Erdoğan était dans le pétrin. Il ne pouvait pas réfuter le reportage, alors il a choisi de censurer le journal et de menacer le journaliste responsable, c’est-à-dire moi. Dans une émission en direct sur une chaîne de télé d’État, il a dit : “La personne qui a écrit cet article le paiera cher ; je ne le laisserai pas s’en tirer impuni.” Il ajouta que l’enregistrement vidéo était un “secret d’État”, et le fait de le publier un “acte d’espionnage”. De surcroît, comme pour confirmer que ce n’était pas un secret d’État mais son secret à lui, il déposa une plainte en son nom au bureau du procureur.
La peine qu’il exigeait pour moi était la double perpétuité – pour “trahison” et pour “acquisition et publication d’information confidentielle, dans le but d’espionner”. Cela annonça l’arrestation de ceux d’entre nous qui avons conscience que les désirs du président de la République sont considérés comme des ordres par les juges de la cour criminelle. Aussi, le 26 novembre, j’ai été arrêté en même temps que Erdem Gül, le chef de notre bureau d’Ankara, qui avait publié le rapport de gendarmerie “Oui, les camions avaient des armes”. Dix jours à peine avant mon arrestation, j’avais reçu de Reporters Sans Frontières un prix de la liberté de la presse, pour Cumhuriyet.

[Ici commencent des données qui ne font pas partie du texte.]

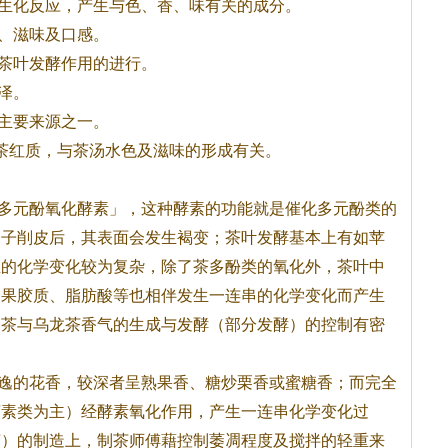
生化反应，产生与色、香、味有关的成分。
、滋味及口感。
茶
叶发酵作用的进行。
泽。
主要来源之一。
茶
红质，与
茶
汤水色及滋味的形成有关。
多元酚氧化酵素」，这种酵素的功能就是催化多元酚类的
梨子削皮后，其表面会发生褐变；
茶
叶发酵基本上有如苹
生的化学变化较为复杂，除了
茶
多酚类的氧化外，
茶
叶中
、果胶质、脂肪酸等也相伴发生一连串的化学变化而产生
种
茶
与乌龙
茶
香气的生成与发酵（部分发酵）的控制有密
逸的花香，较深者呈熟果香、糖炒栗香或蜜糖香；而完全
茶
素类为主）经酵素氧化作用，产生一连串化学变化过
茶
）的制造上，制
茶
师傅藉控制萎凋程度及搅拌的轻重来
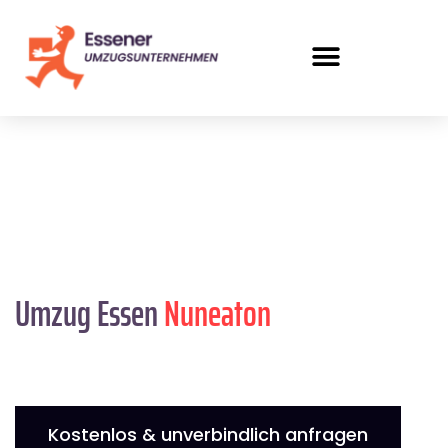
Umzug Essen
Nuneaton
Kostenlos & unverbindlich anfragen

A la suite de critiques sur les arrestations, de la part d’organisations de la presse et des droits de l’homme tant en Turquie qu’à l’étranger, le ministre de la Justice déclara que “la sécurité est un domaine sensible pour tout pays” et cita en exemples les cas de Julian Assange et d’Edward Snowden. L’ambassadeur des E-U en Turquie réagit en déclarant : “Nous pourchassons ceux qui ont divulgué une information, pas ceux qui l’ont publiée.”

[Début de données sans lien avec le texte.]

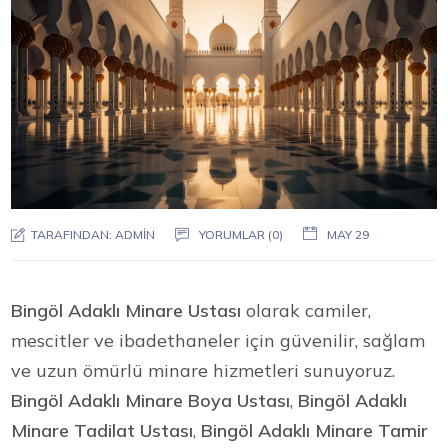
TARAFINDAN:
ADMIN
YORUMLAR (0)
MAY 29
Bingöl Adaklı Minare Ustası
olarak camiler,
mescitler ve ibadethaneler için güvenilir, sağlam
ve uzun ömürlü minare hizmetleri sunuyoruz.
Bingöl Adaklı Minare Boya Ustası
,
Bingöl Adaklı
Minare Tadilat Ustası
,
Bingöl Adaklı Minare Tamir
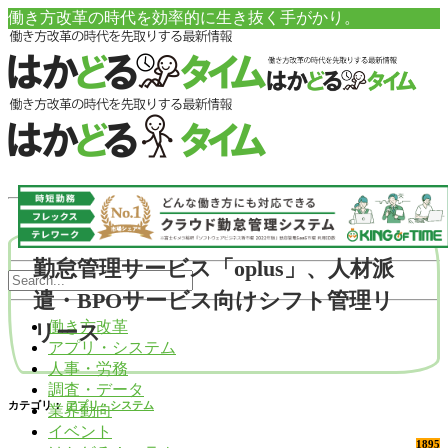
働き方改革の時代を効率的に生き抜く手がかり。
勤怠管理サービス「oplus」、人材派
遣・BPOサービス向けシフト管理リ
働き方改革
リース
アプリ・システム
人事・労務
調査・データ
カテゴリ：
アプリ・システム
業界動向
イベント
1895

Ce commentaire a constitué un nouveau coup pour le régime oppressif d’Erdoğan, qui a dégringolé dans le classement de la liberté de la presse. Il a aussi suscité des questions, qui avaient de temps à autres fait surface à l’occasion de nombreux scandales, de l’affaire Iran-Contra au Watergate, des “papiers du Pentagone” [7000 pages du document United States-Vietnam Relations, 1945-1967: A Study Prepared by the Department of Defense, révélées par Ellsberg, Chomsky, Zinn et Russo via le New-York Times en 1971, NdT] à l’affaire Clive Ponting [celui-ci révéla que le navire argentin “Belgrano” avait été coulé pendant la guerre des Malouines en mai 1982 alors même qu’il quittait la zone de combat, NdT]. Quand les besoins de sécurité d’un pays entrent en contradiction avec le droit du public à être informé, où est la priorité ? Est-ce qu’une menace pour la sécurité peut donner une bonne excuse aux tentatives gouvernementales de museler la presse ? Quand le tampon “Secret d’État” jette un voile sur les sales transactions des administrations, un journaliste n’a-t-il pas le devoir de les mettre au jour ? Qui doit déterminer quelles actions servent au mieux les intérêts de la société ?
En tant que journaliste détenu en isolement dans une prison d’Istanbul, accusé d’”espionnage”, j’ai tenté de trouver des réponses à ces questions. Je parviens à la conclusion qu’aucun tampon “Secret d’État”, et qu’aucun motif de “sécurité nationale” ne justifie un crime d’État. Aussi me défendrai-je en reprenant ces mots de Winston Churchill : “La loi sur les secrets officiels a été conçue pour protéger la Défense nationale… et ne devrait pas être utilisée pour protéger des ministres qui ont fortement intérêt à titre personnel à dissimuler la vérité.”